Entscheidungsstichwort (Thema)

Vorlagepflicht und Vorlageberechtigung nationaler Gerichte an den Europäischen Gerichtshof. Ermessen

 

Orientierungssatz

Bei Zweifeln über die Auslegung von Gemeinschaftsrecht trifft eine Verpflichtung nach Art 234 Abs 3 EGV nur letztinstanzliche Gerichte, andere Gerichte "können" vorlegen (Art 234 Abs 2 EG). Verfahrensfehlerhaft geht das LSG nur dann vor, wenn Instanzgerichte über die Vorlage nicht frei entscheiden könnten (für diese Befugnis aber BFH vom 2.4.1996 - VII R 119/94 = BFHE 180, 231), sondern eine Ermessensentscheidung zu treffen hätten (so BSG vom 29.1.1991 - 7 BAr 48/90 = DBlR 3719a, SGG/§ 160a und BVerwG vom 14.12.1992 - 5 B 72/92 = NVwZ 1993, 770) und hier ein Fall der Ermessensreduzierung auf Null vorläge.

 

Normenkette

EG Art. 234 Abs. 2-3

 

Verfahrensgang

Bayerisches LSG (Urteil vom 30.09.2003; Aktenzeichen L 14 KG 6/03)

SG Nürnberg (Urteil vom 11.01.1999; Aktenzeichen S 9 KG 93/97)

 

Gründe

Streitig ist die Gewährung von Kindergeld ab 1. Januar 1996.
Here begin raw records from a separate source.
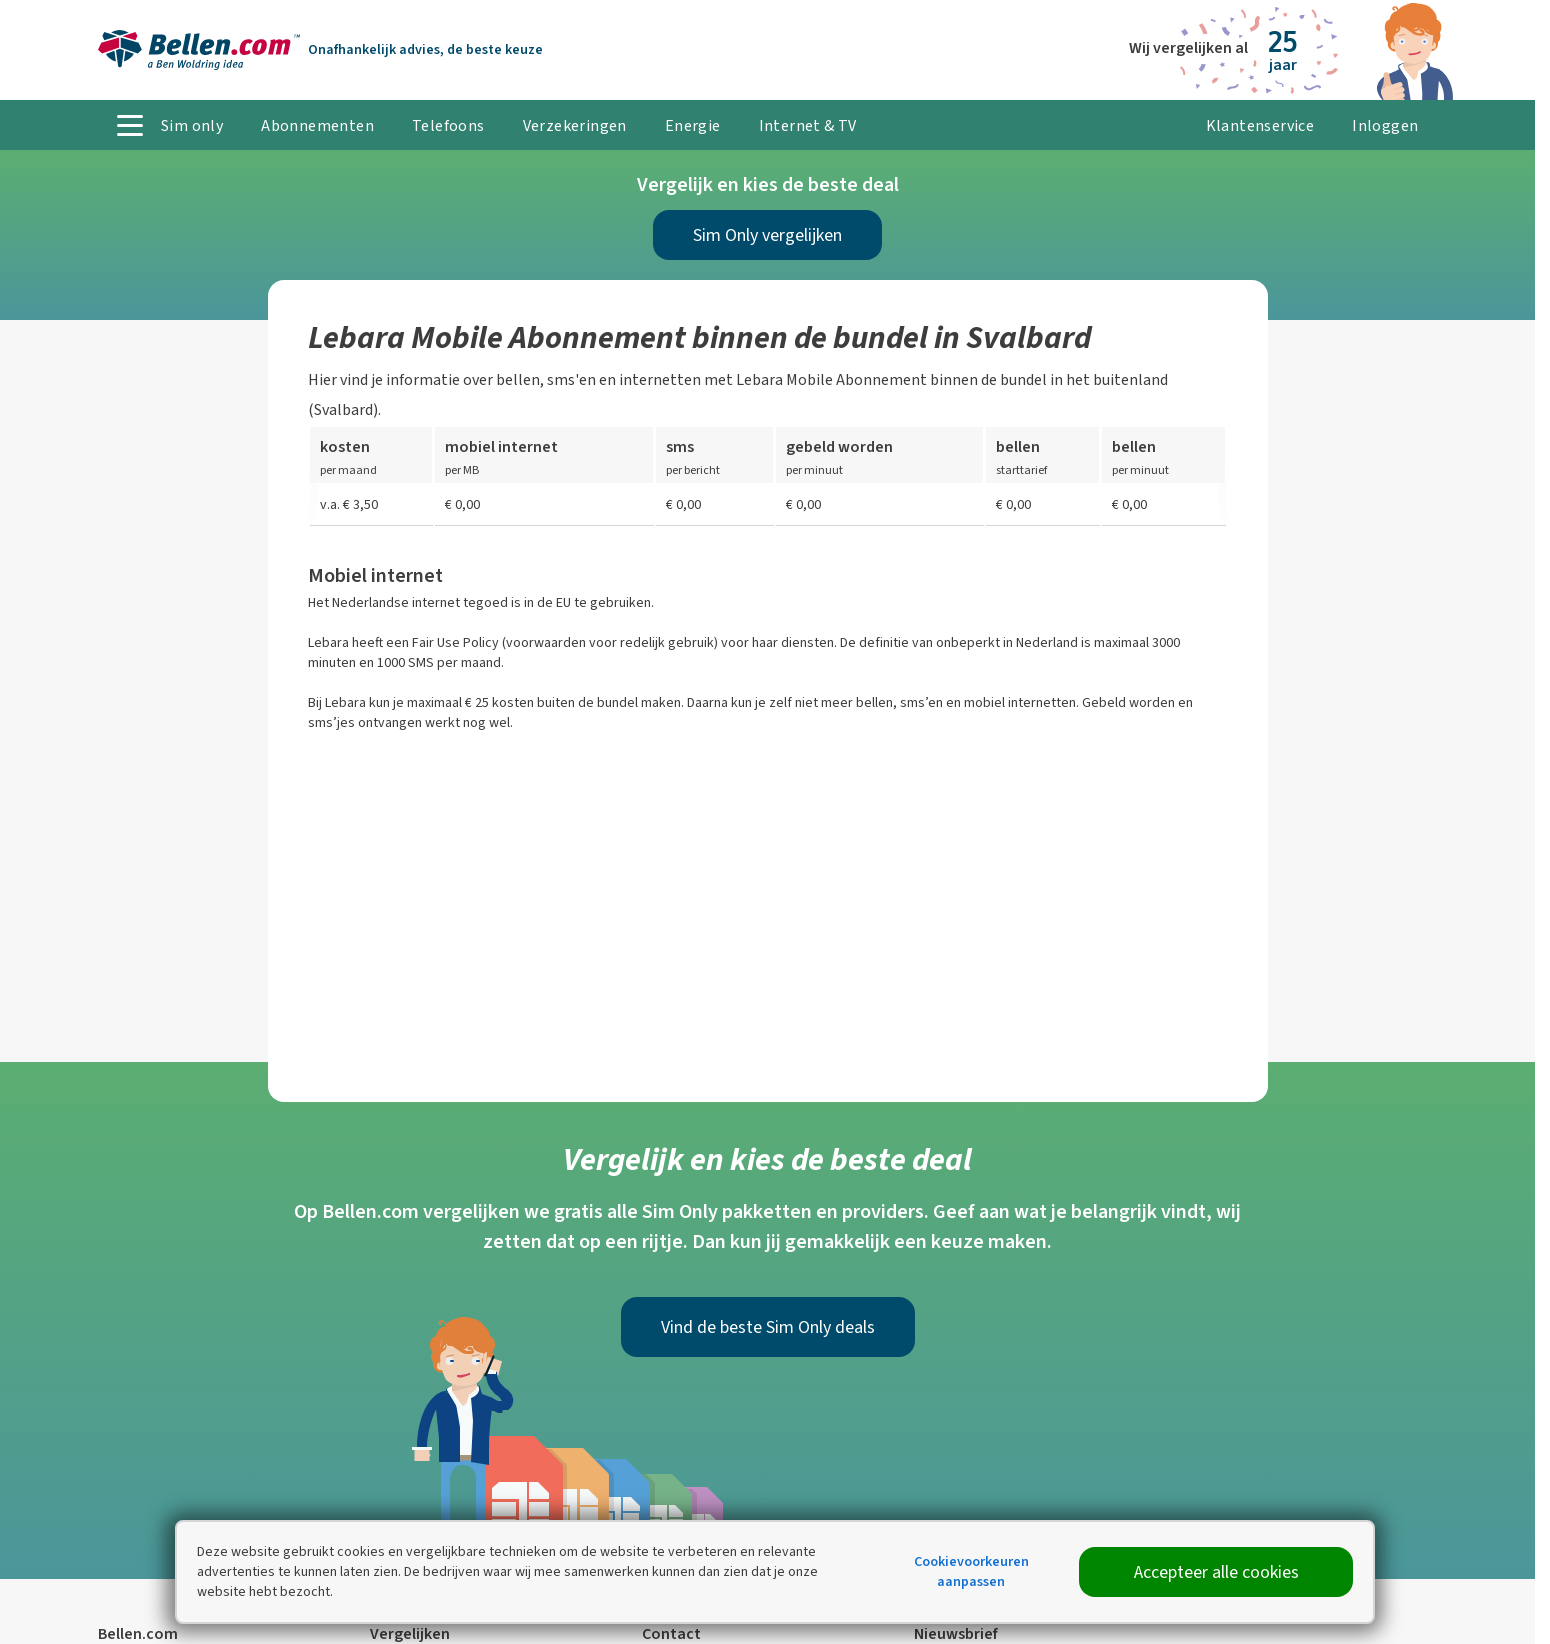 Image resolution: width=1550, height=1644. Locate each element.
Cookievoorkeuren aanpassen (971, 1571)
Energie (693, 125)
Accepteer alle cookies (1216, 1572)
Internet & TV (808, 125)
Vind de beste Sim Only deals (768, 1327)
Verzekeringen (575, 125)
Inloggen (1385, 125)
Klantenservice (1260, 125)
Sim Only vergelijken (767, 235) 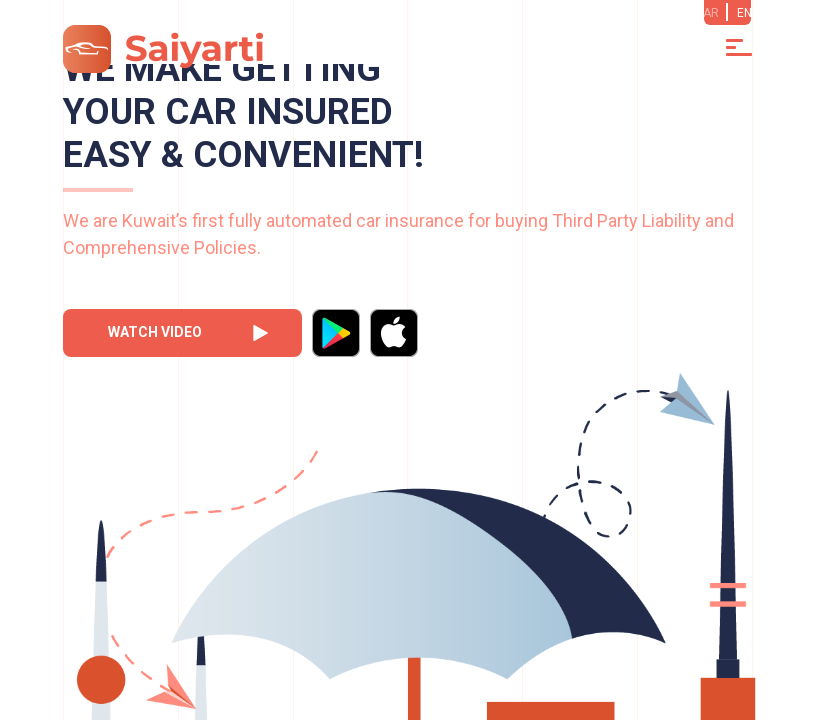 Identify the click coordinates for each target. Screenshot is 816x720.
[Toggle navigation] (739, 47)
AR (711, 13)
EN (744, 13) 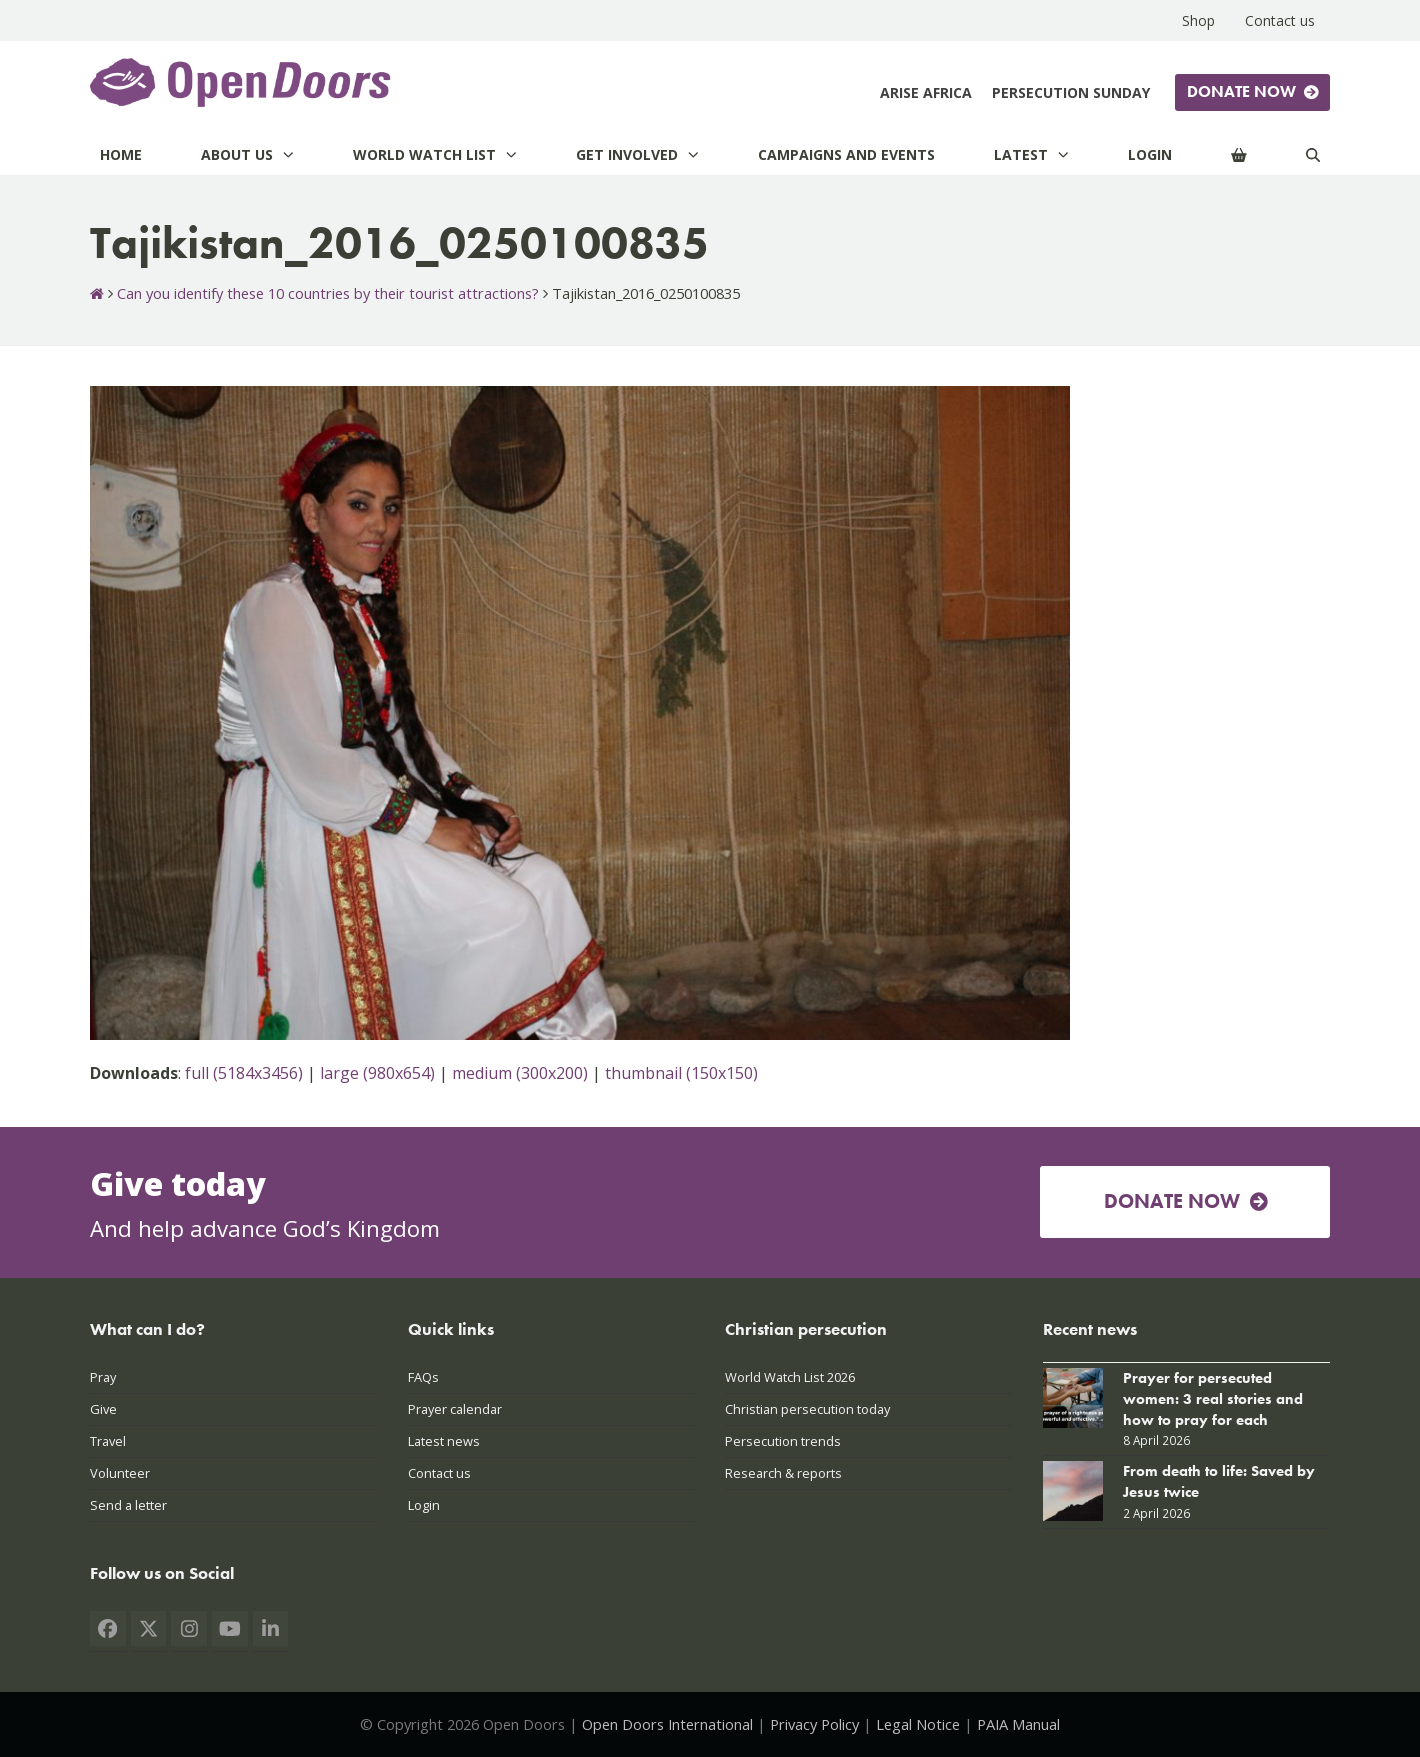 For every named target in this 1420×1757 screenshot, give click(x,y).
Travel (108, 1441)
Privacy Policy (814, 1724)
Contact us (439, 1473)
Der Kläger - deutscher Staatsangehöriger - lebt mit seiner 1989 in Spanien geborenen Tochter spätestens seit Mitte 1994 in diesem Land. Er bezieht Renten wegen Invalidität bzw Erwerbsunfähigkeit vom spanischen und deutschen Rentenversicherungsträger. Zur Anspruchsbegründung war in beiden Fällen die Berücksichtigung von Anwartschaftszeiten aus beiden Ländern erforderlich. Die Beklagte lehnte die Gewährung von Kindergeld für die Tochter des Klägers oder eines Differenzbetrages zu der dem Kläger anfangs in Spanien gewährten Familienbeihilfe für den Zeitraum ab dem 1. Januar 1996 allein auf Grund des Bundeskindergeldgesetzes (BKGG) sowie auch unter Heranziehung europäischen Gemeinschaftsrechts durch Bescheid vom 12. September 1996 ab. Diese Entscheidung bestätigten die Beklagte durch Widerspruchsbescheid vom 4. März 1997, das Sozialgericht Nürnberg durch Urteil vom 11. Januar 1999 und das Bayerische Landessozialgericht (LSG) durch Beschluss vom 30. September 2003. Das LSG hat zur Begründung ua ausgeführt: Ein Anspruch auf Kindergeld nach dem BKGG bestehe bereits deswegen nicht, weil die Tochter des Klägers keinen Wohnsitz in der Bundesrepublik Deutschland habe. Auch unter Heranziehung des Gemeinschaftsrechts stehe dem Kläger für seine Tochter kein Kindergeld zu. Unter Rückgriff auf Entscheidungen des Europäischen Gerichtshofs (≪EuGH≫; ua vom 24. September 2002 ≪C 471/99≫) sei Art 77 Abs 2 Buchstabe b i EWG-Verordnung (EWGV) 1408/71 wie folgt auszulegen: Für die Familienbeihilfe im Sinne dieser Vorschrift sei bei "Doppelrentnern" das Wohnsitzland zuständig, wenn dort grundsätzlich Leistungen der Familienbeihilfe im Leistungskatalog für Rentner vorgesehen seien, unabhängig davon, ob ein Anspruch hierauf tatsächlich realisierbar sei. Werde ein derartiger Anspruch ausgeschlossen oder beschränkt, weil bestimmte nationale Anspruchsvoraussetzungen im Einzelfall nicht erfüllt seien, führe dieses nicht zu einer Zuständigkeit des Nichtwohnsitzstaates, von dem die zweite Rente bezogen werde, wenn diese nicht allein auf Grund der Vorschriften dieses Mitgliedsstaates gewährt werde. Insoweit sei dem Kläger auch kein Rechtsverlust im Hinblick auf das deutsche Kindergeld entstanden. Angesichts der Vielzahl von Entscheidungen des EuGH zu diesem Problemkomplex bestehe auch keine Veranlassung zu einer erneuten Vorlage dort zur Vorabentscheidung nach Art 274 EG-Vertrag (EGV).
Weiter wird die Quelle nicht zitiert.